A 12 per cent reduction equated to one fewer case of cancer for every 2,200 women who used the pill for a year, the study published by the British Medical Journal showed.

''It is pretty small, but if you take that across 3 million women in Britain and 100,000 million women throughout the world actually a small risk translates into major benefits,'' Hannaford told BBC radio.

The study, analysing data from the Royal College of General Practioners, compared half the sample of women who began taking the pill in 1968 and half who had never taken it.

In one of two main datasets analysed women on the pill ''had significantly lower rates of large bowel/rectal, uterine body and ovarian cancer,'' the study concluded.

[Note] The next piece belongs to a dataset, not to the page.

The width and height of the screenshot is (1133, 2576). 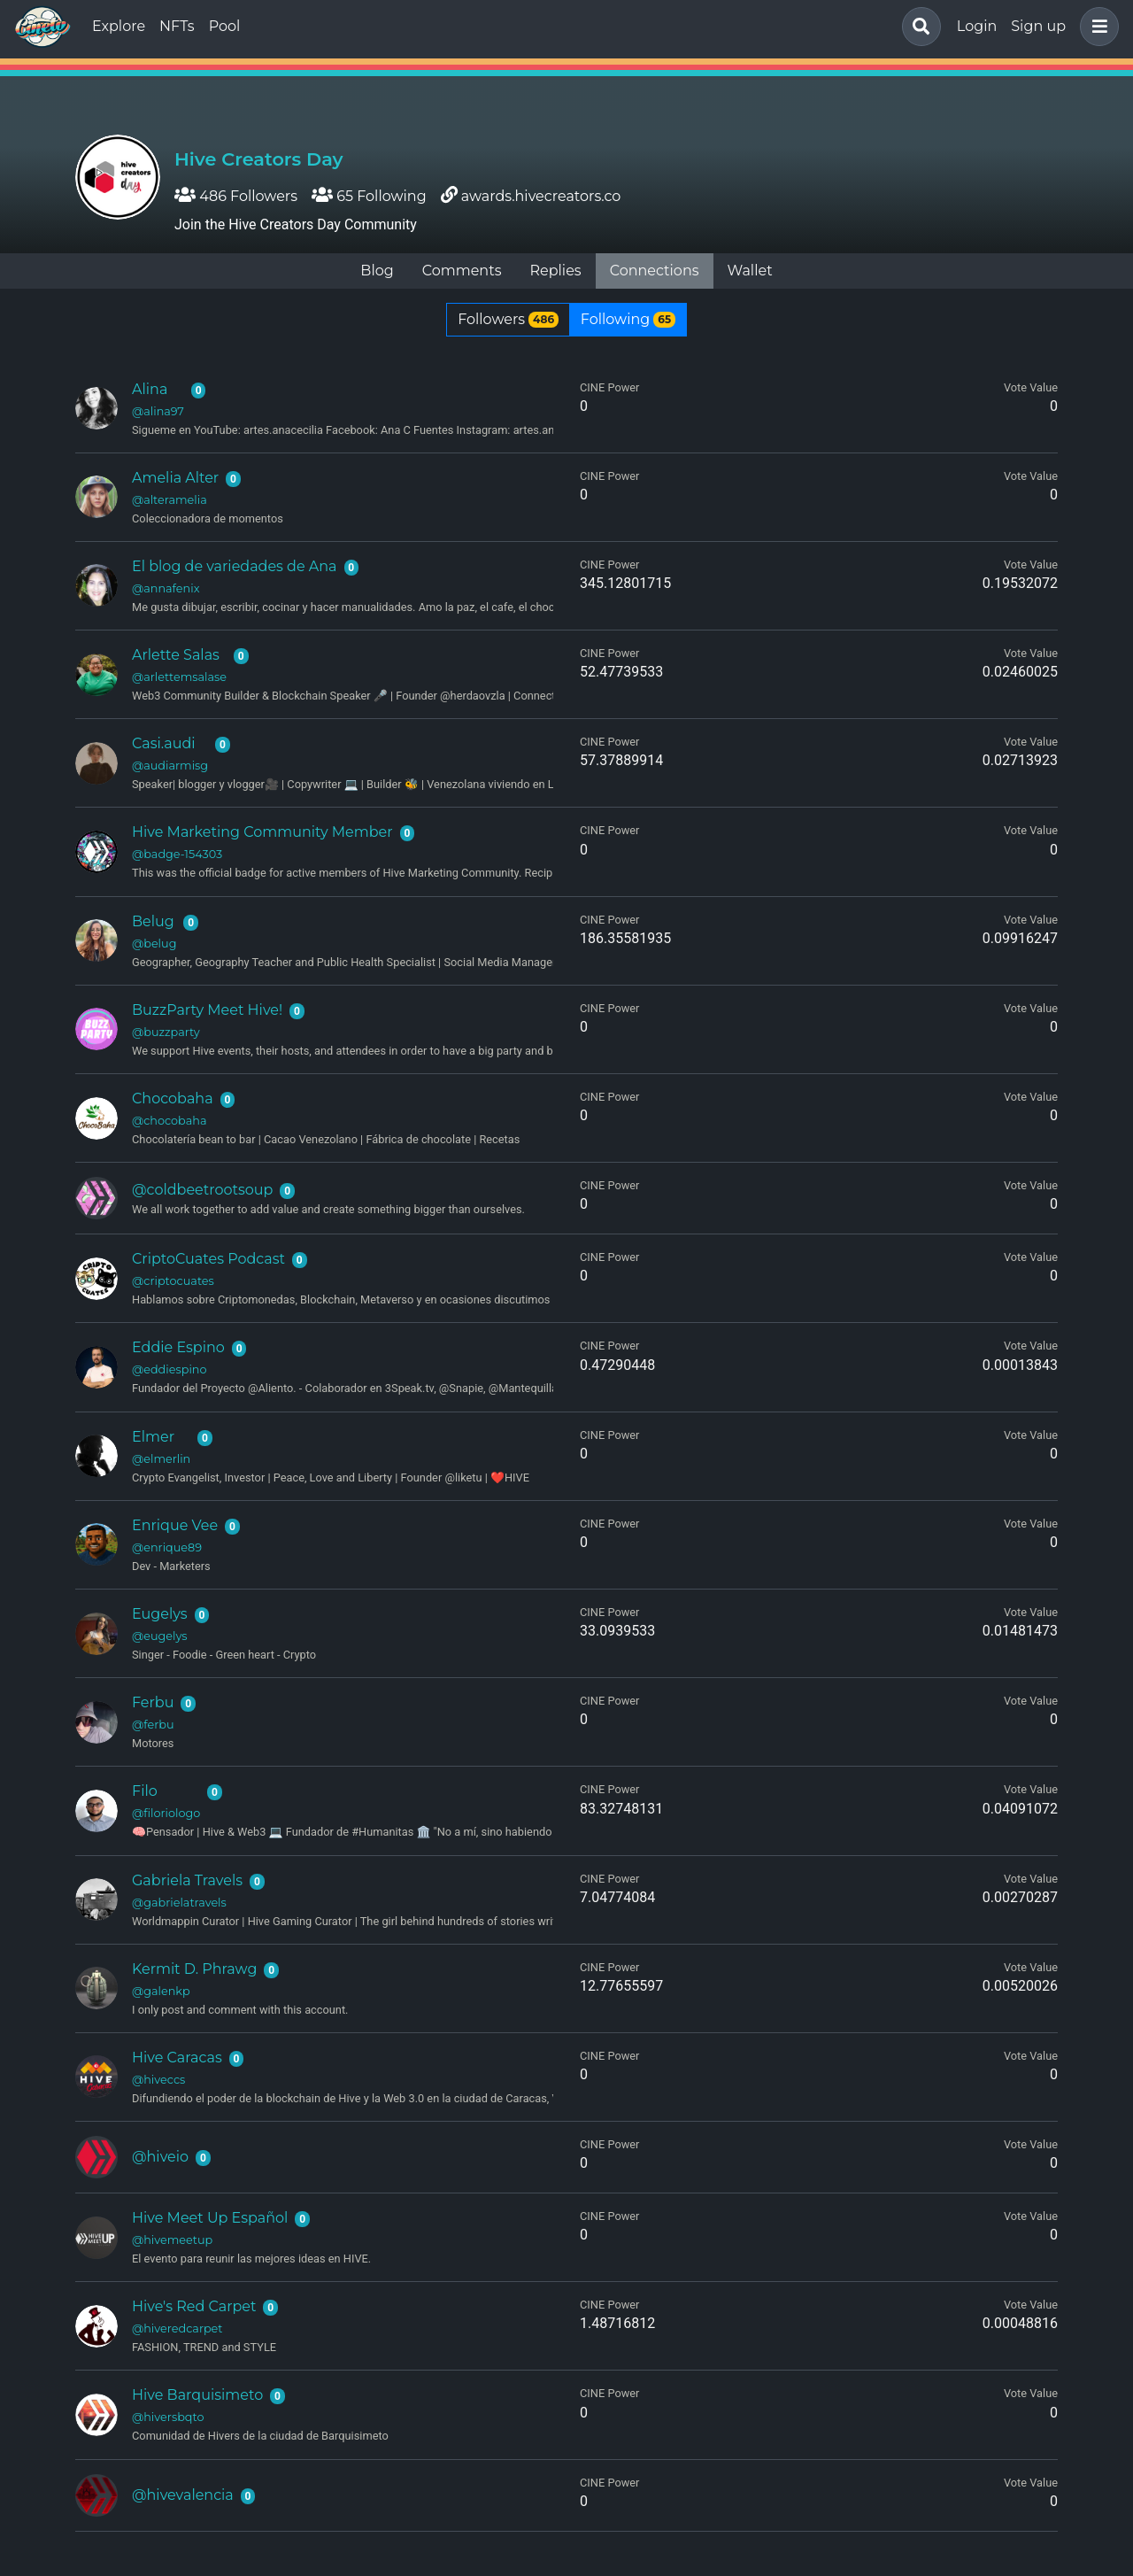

''Many women, especially those who used the first generation of oral contraceptives many years ago, are likely to be reassured by our results,'' the authors of the report said.

Evidence also suggested that women were protected from the risk of developing cancers for at least 15 years after stopping.

However, doctors said the risks of cancer were greater in women who took the pill for longer than eight years.

Since its introduction in the early 1960s, more than 300 million women are thought to have used oral contraception, often for prolonged periods.

There have been hundreds of studies into the pill's safety since its launch in 1961, some showing benefits and others claiming it increases the risk of cancer.